## ANN Background Correction

[@kensart_2021] developed a ANN written in Python (Tensorflow) that is able to perform unsupervised background correction.

## Niezen Solution

[@niezen_2022] performed an in-depth analysis of a number of background correction methods and concluded that:

| method          | outcome                          |
|-----------------|----------------------------------|
| SASS and arPLS  | lowest RMSE, best looking result |
| SASS and LMV    | smallest error in peak area      |
| backcor and LMV | fastest drift correction         |
| arPLS           | slowest drift correction         |

LMV = Local Minimum Values. A method developed by [@fu_2016].

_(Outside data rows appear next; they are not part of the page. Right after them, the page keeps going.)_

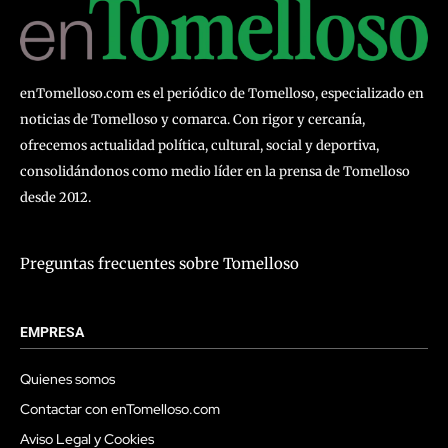
enTomelloso.com es el periódico de Tomelloso, especializado en
noticias de Tomelloso y comarca. Con rigor y cercanía,
ofrecemos actualidad política, cultural, social y deportiva,
consolidándonos como medio líder en la prensa de Tomelloso
desde 2012.
Preguntas frecuentes sobre Tomelloso
EMPRESA
Quienes somos
Contactar con enTomelloso.com
Aviso Legal y Cookies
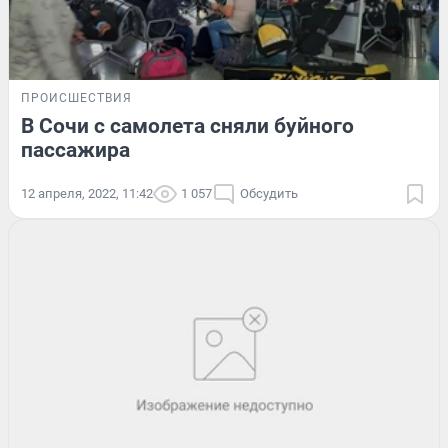
ПРОИСШЕСТВИЯ
В Сочи с самолета сняли буйного
пассажира
12 апреля, 2022, 11:42
1 057
Обсудить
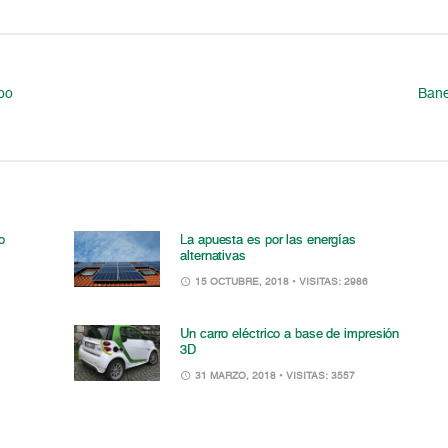
po
Bane
o
La apuesta es por las energías
alternativas
15 OCTUBRE, 2018
• VISITAS: 2986
Un carro eléctrico a base de impresión
3D
31 MARZO, 2018
• VISITAS: 3557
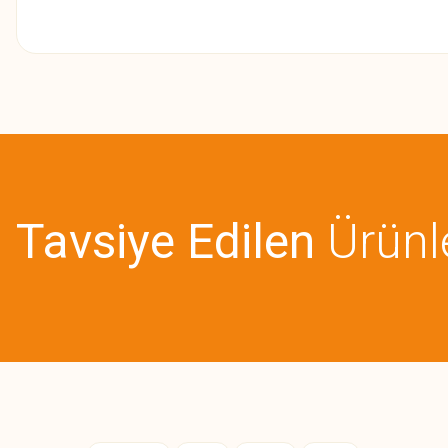
Bu ürünün fiyat bilgisi, resim, ürün açıklamalarında ve diğer konularda
Görüş ve önerileriniz için teşekkür ederiz.
Ürün resmi kalitesiz, bozuk veya görüntülenemiyor.
Ürün açıklamasında eksik bilgiler bulunuyor.
Tavsiye Edilen
Ürünl
Ürün bilgilerinde hatalar bulunuyor.
Ürün fiyatı diğer sitelerden daha pahalı.
Bu ürüne benzer farklı alternatifler olmalı.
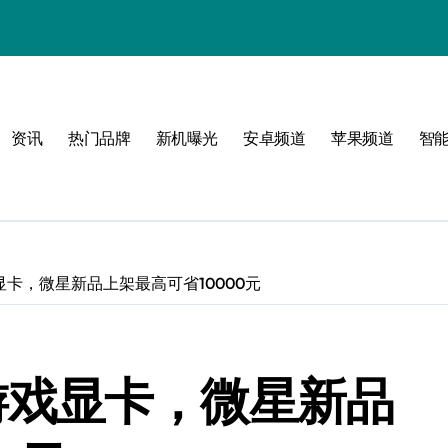
资讯
热门品牌
新机曝光
安卓频道
苹果频道
智
玩转无限可能
峰
游戏显卡，微星新品上架最高可省10000元
点！
30游戏显卡，微星新品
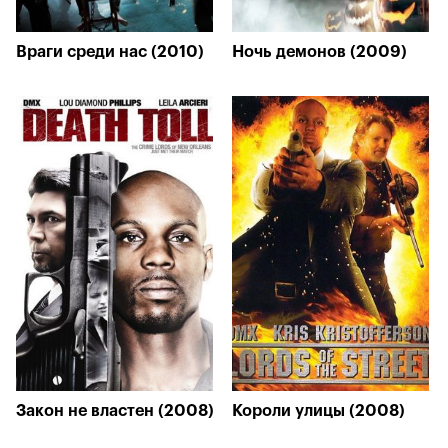
Враги среди нас (2010)
Ночь демонов (2009)
Закон не властен (2008)
Короли улицы (2008)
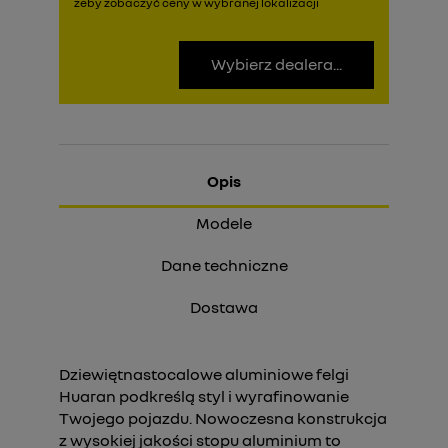
żeby zobaczyć ceny w wybranej lokalizacji
Wybierz dealera...
Opis
Modele
Dane techniczne
Dostawa
Dziewiętnastocalowe aluminiowe felgi
Huaran podkreślą styl i wyrafinowanie
Twojego pojazdu. Nowoczesna konstrukcja
z wysokiej jakości stopu aluminium to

## Notes on Baseline Algorithms

TODO:
- [ ] complete notes on:
  - [ ] splines
  - [ ] smoothing
  - [ ] classification
  - [ ] optimizer
  - [ ] misc
- [ ] complete top level table describing each class
- [ ] justify why iasls has been selected
- [ ] 

According to PyBaselines, there are the following categories of baseline calculating algorithms:
* polynomial
* Whittaker-smoothing
* morphological
* spline
* smoothing
* baseline/peak classification
* optimizers
* misc.

| CLASS | DESCRIPTION |
|---|---|
| Polynomial | Relies on minimizing the least squares. |
| Whittaker | Also utilizes least squares, but includes cost functions that reward smoothness |
| Spline | Combines least squares methods with localised optimizations |
| Smoothing |test | 
| Classification |test|
| Optimizer |test|
| Misc. |  |


## Whittaker Baselines

* Whittaker-smoothing-based algorithms are also known as weighted least squares, penalized least squares, or asymmetric least squares .
* They work by making the baseline match the data while penalizing roughness to avoid overfitting.
* The core function is $$\sum\limits_{i}^N w_i (y_i - z_i)^2 + \lambda \sum\limits_{i}^{N - d} (\Delta^d z_i)^2$$ and the linear equation to solve the minimization is: $$(W + \lambda D_d^{\top} D_d) z = W y$$
* It is generally recommended to use the 2nd order difference matrix, but some adaptions use both the first and second order.
* The algorithm works iteratively by solving for the baseline $z$, updating the weights and solving for $z$ again, so on and so forth until a preset criteria is reached. (JS - how are the weights reset?, how is the criteria determined?)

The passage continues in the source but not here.